Sus intervenciones en Supervivientes sacan a la luz una faceta diferente a la que vemos en su paso por las tertulias mañaneras de la cadena. Es como si siempre quisiera llevar la razón y su tono, aunque no sube de decibelios, es retador en muchos casos. Para mí es como ver a una de estas estrellas de Hollywood que pone sus condiciones y a la que nadie puede mirar a los ojos. Quizás no es tan exagerado, pero da la sensación que está ahí manteniendo una coraza ante cualquier tipo de referencia que la haga protagonista, defendiendo a un concursante que no convence en la experiencia y, en consecuencia, parece llegar al plató con un discurso aprendido. Por eso es tan difícil creérsela.

Lo más curioso es que tiene mucha madera de colaboradora. Cuando habla siempre da argumentos interesantes y sabe cómo defender. El problema es que cada palabra que sale de su boca parece estar estudiada. Toda esa ternura que desprendía desde su timidez en el pasado se ha convertido en todo lo contrario. Ahora da igual si está diciendo algo bueno o malo, su cara es siempre la misma, sin expresión alguna. Igual con sus argumentos, no hay un ápice de emoción y sentimiento.

Sin embargo, a ese plató los colaboradores van a mojarse, a abrirse y dejarse el resto porque para eso es un reality. Pero el muro que Rocío pone ante sí y ante los demás se siente incluso desde el salón de casa. Sería bueno que dejase su papel a la defensiva fuera de plató y en cada gala hablase a corazón abierto de lo que siente y piensa.

Por otro lado, otro detalle que me demuestra el aparente nivel de cálculo es lo poco que habla sobre Ana Luque, la mejor amiga de Olga y participante del reality.
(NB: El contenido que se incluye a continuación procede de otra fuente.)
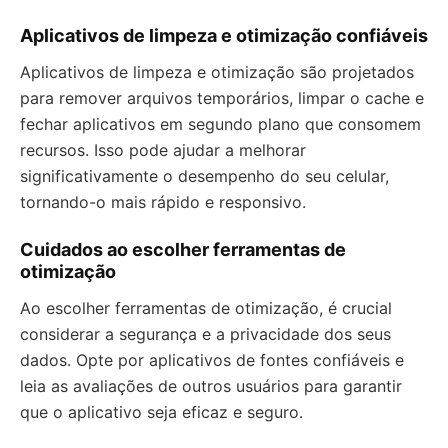
Aplicativos de limpeza e otimização confiáveis
Aplicativos de limpeza e otimização são projetados
para remover arquivos temporários, limpar o cache e
fechar aplicativos em segundo plano que consomem
recursos. Isso pode ajudar a melhorar
significativamente o desempenho do seu celular,
tornando-o mais rápido e responsivo.
Cuidados ao escolher ferramentas de
otimização
Ao escolher ferramentas de otimização, é crucial
considerar a segurança e a privacidade dos seus
dados. Opte por aplicativos de fontes confiáveis e
leia as avaliações de outros usuários para garantir
que o aplicativo seja eficaz e seguro.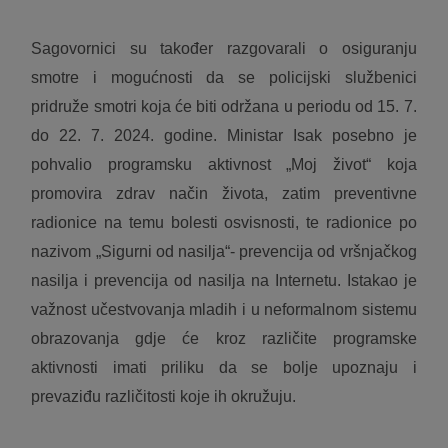
Sagovornici su također razgovarali o osiguranju
smotre i mogućnosti da se policijski službenici
pridruže smotri koja će biti održana u periodu od 15. 7.
do 22. 7. 2024. godine. Ministar Isak posebno je
pohvalio programsku aktivnost „Moj život“ koja
promovira zdrav način života, zatim preventivne
radionice na temu bolesti osvisnosti, te radionice po
nazivom „Sigurni od nasilja“- prevencija od vršnjačkog
nasilja i prevencija od nasilja na Internetu. Istakao je
važnost učestvovanja mladih i u neformalnom sistemu
obrazovanja gdje će kroz različite programske
aktivnosti imati priliku da se bolje upoznaju i
prevaziđu različitosti koje ih okružuju.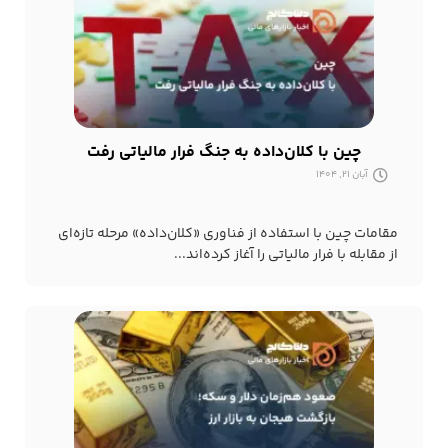
چین با کلان‌داده به جنگ فرار مالیاتی رفت
آبان 21, 1404
مقامات چین با استفاده از فناوری «کلان‌داده» مرحله تازه‌ای
از مقابله با فرار مالیاتی را آغاز کرده‌اند...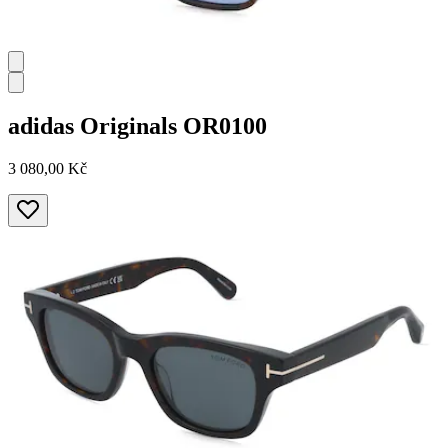
adidas Originals
OR0100
3 080,00 Kč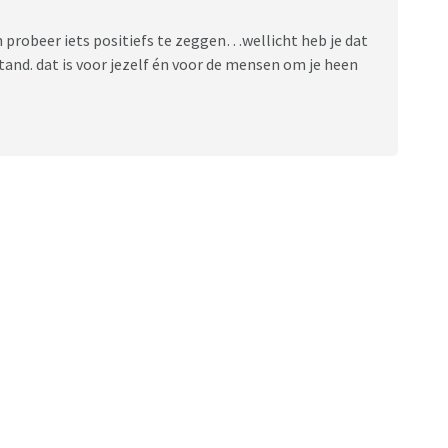
en probeer iets positiefs te zeggen…wellicht heb je dat
tand. dat is voor jezelf én voor de mensen om je heen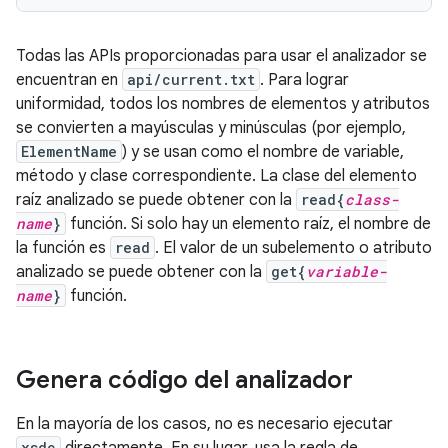
Todas las APIs proporcionadas para usar el analizador se
encuentran en
api/current.txt
. Para lograr
uniformidad, todos los nombres de elementos y atributos
se convierten a mayúsculas y minúsculas (por ejemplo,
ElementName
) y se usan como el nombre de variable,
método y clase correspondiente. La clase del elemento
raíz analizado se puede obtener con la
read{
class-
name
}
función. Si solo hay un elemento raíz, el nombre de
la función es
read
. El valor de un subelemento o atributo
analizado se puede obtener con la
get{
variable-
name
}
función.
Genera código del analizador
En la mayoría de los casos, no es necesario ejecutar
xsdc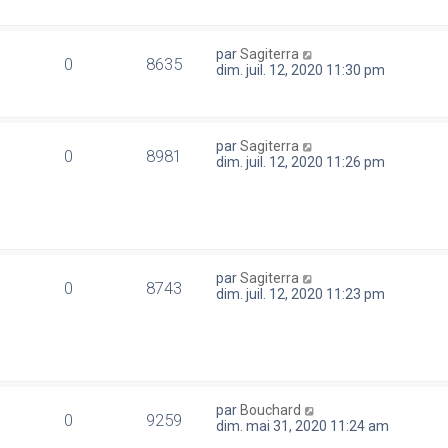
par
Sagiterra
0
8635
dim. juil. 12, 2020 11:30 pm
par
Sagiterra
0
8981
dim. juil. 12, 2020 11:26 pm
par
Sagiterra
0
8743
dim. juil. 12, 2020 11:23 pm
par
Bouchard
0
9259
dim. mai 31, 2020 11:24 am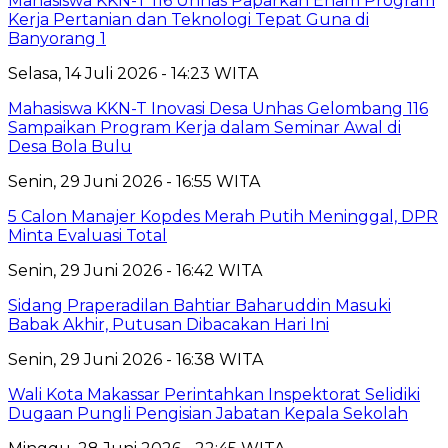
Mahasiswa KKN-T 116 Unhas Paparkan Enam Program
Kerja Pertanian dan Teknologi Tepat Guna di
Banyorang 1
Selasa, 14 Juli 2026 - 14:23 WITA
Mahasiswa KKN-T Inovasi Desa Unhas Gelombang 116
Sampaikan Program Kerja dalam Seminar Awal di
Desa Bola Bulu
Senin, 29 Juni 2026 - 16:55 WITA
5 Calon Manajer Kopdes Merah Putih Meninggal, DPR
Minta Evaluasi Total
Senin, 29 Juni 2026 - 16:42 WITA
Sidang Praperadilan Bahtiar Baharuddin Masuki
Babak Akhir, Putusan Dibacakan Hari Ini
Senin, 29 Juni 2026 - 16:38 WITA
Wali Kota Makassar Perintahkan Inspektorat Selidiki
Dugaan Pungli Pengisian Jabatan Kepala Sekolah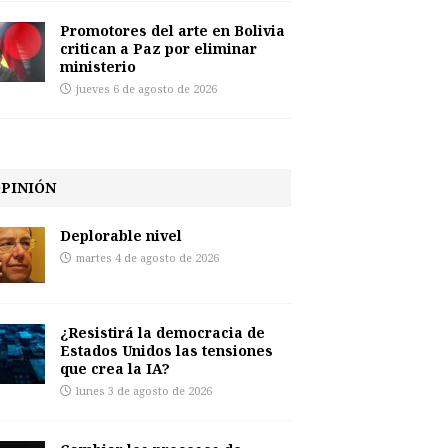
Promotores del arte en Bolivia
critican a Paz por eliminar
ministerio
jueves 6 de agosto de 2026
PINIÓN
Deplorable nivel
martes 4 de agosto de 2026
¿Resistirá la democracia de
Estados Unidos las tensiones
que crea la IA?
lunes 3 de agosto de 2026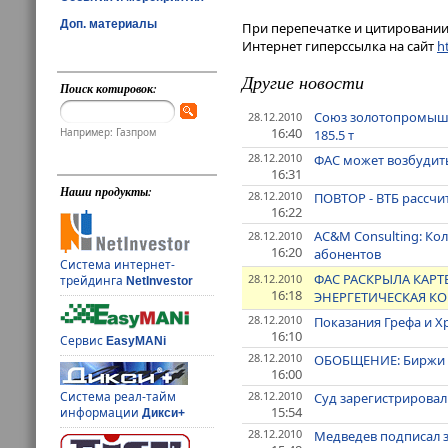
Доп. материалы
При перепечатке и цитировании 
Интернет гиперссылка на сайт
ht
Другие новости
Поиск котировок:
Союз золотопромышле
28.12.2010
16:40
Например: Газпром
185.5 т
28.12.2010
ФАС может возбудить
16:31
Наши продукты:
28.12.2010
ПОВТОР - ВТБ рассчит
16:22
AC&M Consulting: Кол
28.12.2010
16:20
абонентов
Система интернет-
ФАС РАСКРЫЛА КАРТ
28.12.2010
трейдинга
NetInvestor
16:18
ЭНЕРГЕТИЧЕСКАЯ КО
28.12.2010
Показания Грефа и Х
16:10
Сервис
EasyMANi
28.12.2010
ОБОБЩЕНИЕ: Биржи Р
16:00
28.12.2010
Система реал-тайм
Суд зарегистрировал
15:54
информации
Дикси+
28.12.2010
Медведев подписал з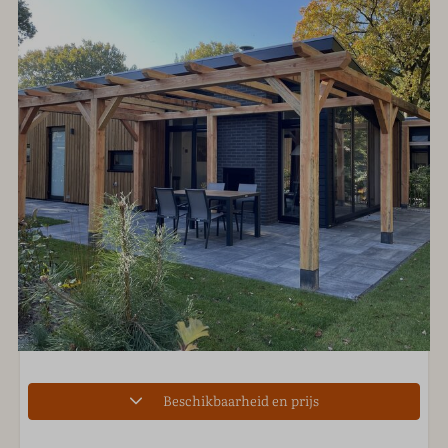
Beschikbaarheid en prijs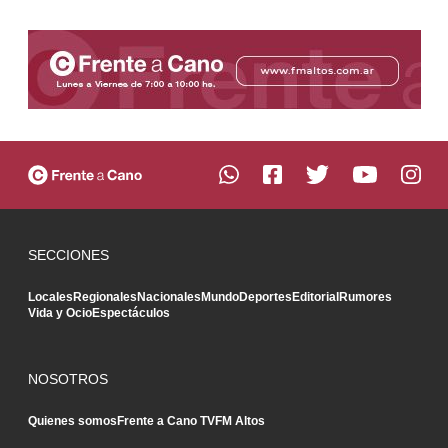
SECCIONES
Locales
Regionales
Nacionales
Mundo
Deportes
Editorial
Rumores
Vida y Ocio
Espectáculos
NOSOTROS
Quienes somos
Frente a Cano TV
FM Altos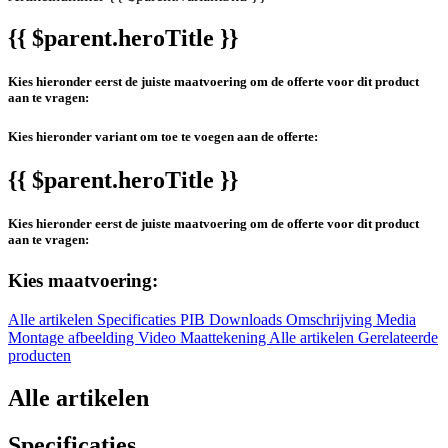
{{ $parent.heroTitle }}
Kies hieronder eerst de juiste maatvoering om de offerte voor dit product
aan te vragen:
Kies hieronder variant om toe te voegen aan de offerte:
{{ $parent.heroTitle }}
Kies hieronder eerst de juiste maatvoering om de offerte voor dit product
aan te vragen:
Kies maatvoering:
Alle artikelen
Specificaties
PIB
Downloads
Omschrijving
Media
Montage afbeelding
Video
Maattekening
Alle artikelen
Gerelateerde
producten
Alle artikelen
Specificaties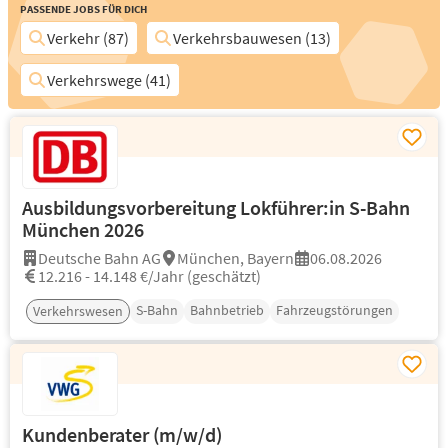
Passende Jobs für Dich
Verkehr (87)
Verkehrsbauwesen (13)
Verkehrswege (41)
Ausbildungsvorbereitung Lokführer:in S-Bahn
München 2026
Deutsche Bahn AG
München, Bayern
06.08.2026
12.216 - 14.148 €/Jahr (geschätzt)
S-Bahn
Bahnbetrieb
Fahrzeugstörungen
Verkehrswesen
Kundenberater (m/w/d)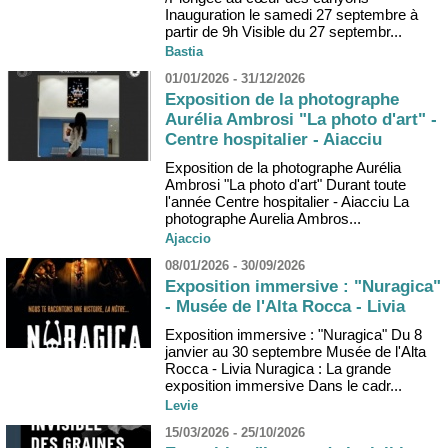
Inauguration le samedi 27 septembre à
partir de 9h Visible du 27 septembr...
Bastia
01/01/2026 - 31/12/2026
Exposition de la photographe
Aurélia Ambrosi "La photo d'art" -
Centre hospitalier - Aiacciu
Exposition de la photographe Aurélia
Ambrosi "La photo d'art" Durant toute
l'année Centre hospitalier - Aiacciu La
photographe Aurelia Ambros...
Ajaccio
08/01/2026 - 30/09/2026
Exposition immersive : "Nuragica"
- Musée de l'Alta Rocca - Livia
Exposition immersive : "Nuragica" Du 8
janvier au 30 septembre Musée de l'Alta
Rocca - Livia Nuragica : La grande
exposition immersive Dans le cadr...
Levie
15/03/2026 - 25/10/2026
Aunque de vez en cuanto se ha mencionado, ella interviene lo justo. Es como si no quisiera ir demasiado por ese camino a ver si de repente la van a preguntar por Olga. Como si prefiriera que nada le salpique, como si viviera en una constante tensión y necesidad de defenderse, sin separarlo de su papel de colaboradora. Esto no es El programa de Ana Rosa, eso debería de tenerlo muy presente, los protagonistas son los demás, no ella. Aquí no hay que medir tanto las palabras, hay que opinar, pero parece que no logra separar una cosa de la otra. Ana Luque lo está haciendo de maravilla, sea amiga de quien sea, y se merece una defensa digna. Si bien ya la defienden sus amigas que van a plató, resulta curioso que Rocío no le dedique unas palabras de apoyo de vez en cuando, incluso si no sale el tema, porque la mujer está siendo una sorpresa muy grata.

Pero no. Rocío habría decidido interpretar el papel de mujer comedida que solo habla de lo que le conviene y cómo le conviene. Sin embargo, en esta ocasión no se antoja como un fichaje estrella y el programa caminaría igual sin ella. Al final, su presencia aporta más incomodidad que otra cosa, pues todo con ella es seriedad y caras largas. Y, sinceramente, para dramas ya tenemos muchos en la vida real. Ya estamos aburridos de más de lo mismo, y esto es un reality y, como su propia palabra indica, nos merecemos más realidad incluso en los debates.